Note: Big Sky, the maker of union rats, does not have a unionized workforce.

Not everyone uses the rat. "It's not something we've really embraced," says Christopher Nulty, a spokesman for the Service Employees International Union, which represents nearly 2 million workers in about 100 occupations. Nothing personal, he says. They're just overflowing with protest props already.

Certain restaurant or food service unions don't use the rat, either. The symbolism gets too confusing. Usually Scabby is used to symbolize scab workers; if you put him in front of a supermarket, everyone just assumes the building has a rodent problem, missing the message entirely.

And then there's the question of whether the rats are even effective - something for which there are no hard data. Local targets of the rats say they're not.

"Really, we haven't paid too much attention to it," says Laura Howe of the Red Cross, which has previously been a rat target. "From time to time we have people that protest . . . and sometimes the rat shows up. It's another day in Washington."
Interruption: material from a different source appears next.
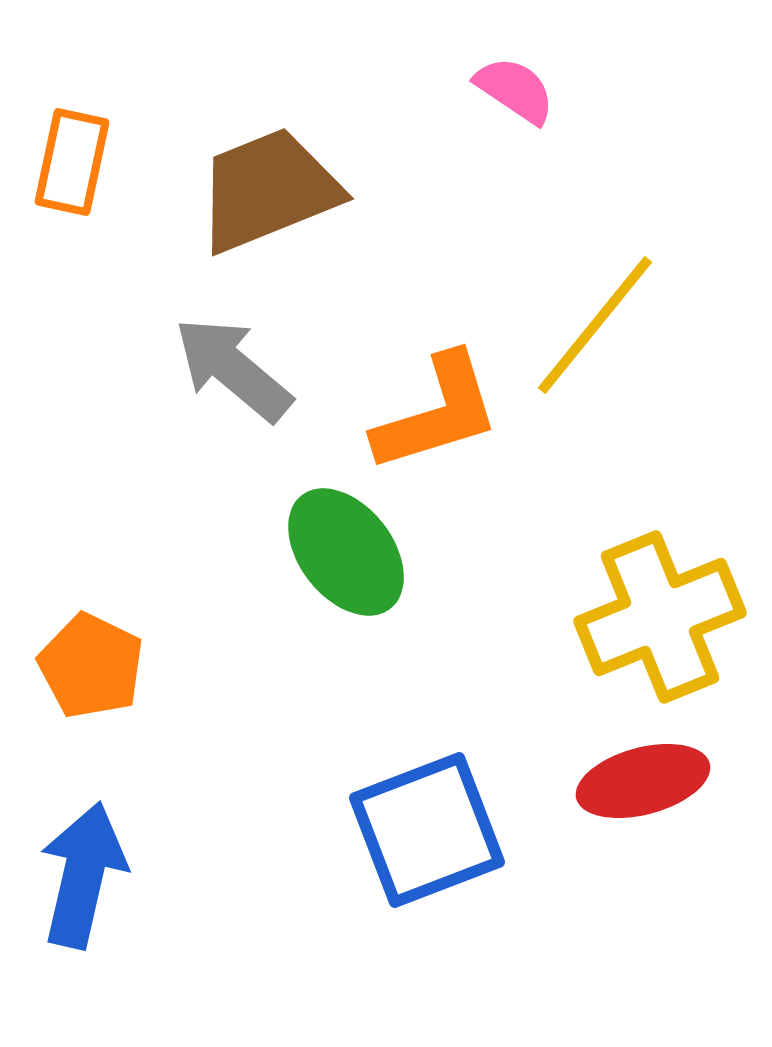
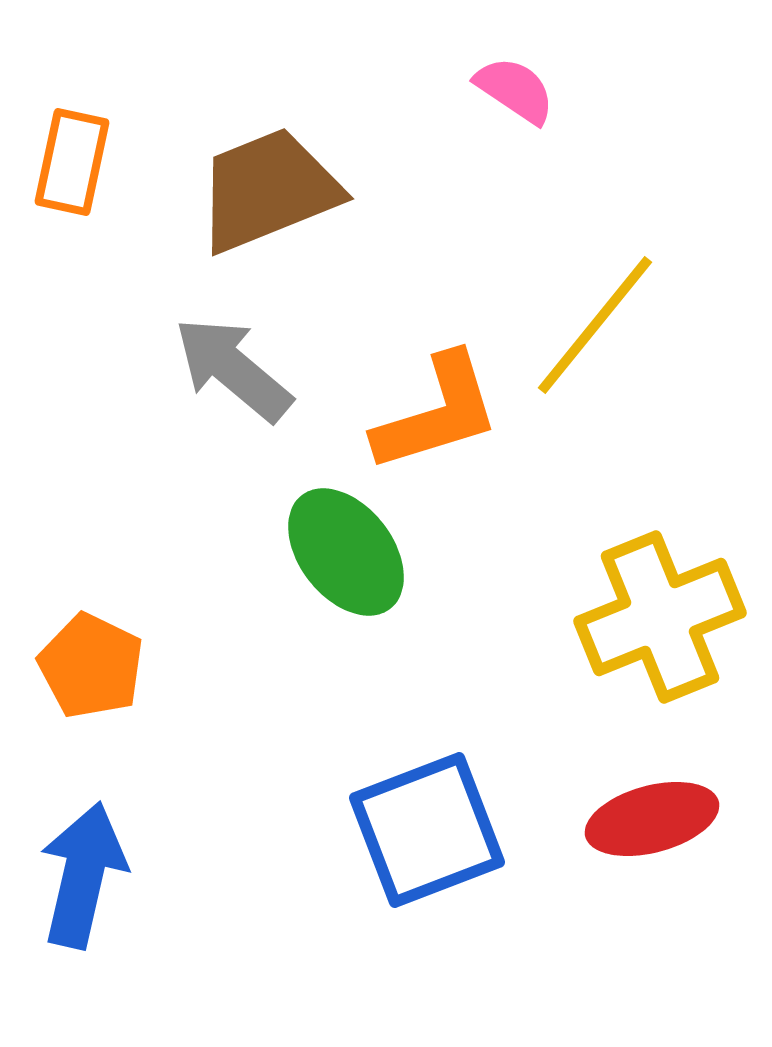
red ellipse: moved 9 px right, 38 px down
Back in Upper Marlboro, Doug Webber has returned with the repaired motor, which he pops back into Scabby, whobegins to whir. The rat is plugged into the generator, which Webber lugs around in the back of his van along with the rodent, which fits neatly into a large cardboard box when not inflated and is usually stored in a closet.

Within minutes, the rat begins to rise - his body filling with air, then his paws, and finally his long, skinny tail.

Across the street, the Teamsters picketers stop their marching to watch Scabby sway in the breeze.

"Beautiful," one says. "Beautiful."

The trucks that drive by will often honk in appreciation. Lots of union laborers out here in this corporate park. Occasionally a Daycon employee will pull into the parking lot and look witheringly at the rat; when the company's media relations department is asked for comment on how it feels about the rat, a representative says that she'll look into it. She never calls back.

The rat needs to be tethered with tent stakes and nylon rope. If it's not properly secured, it could tip over in an unseemly manner, or roll into traffic, or even bounce down the road - a rat race of one, dragging its tail behind it.

"That's the message we want to send," Garlock says later on the phone. "Once you unleash the rat, there's no telling what could happen."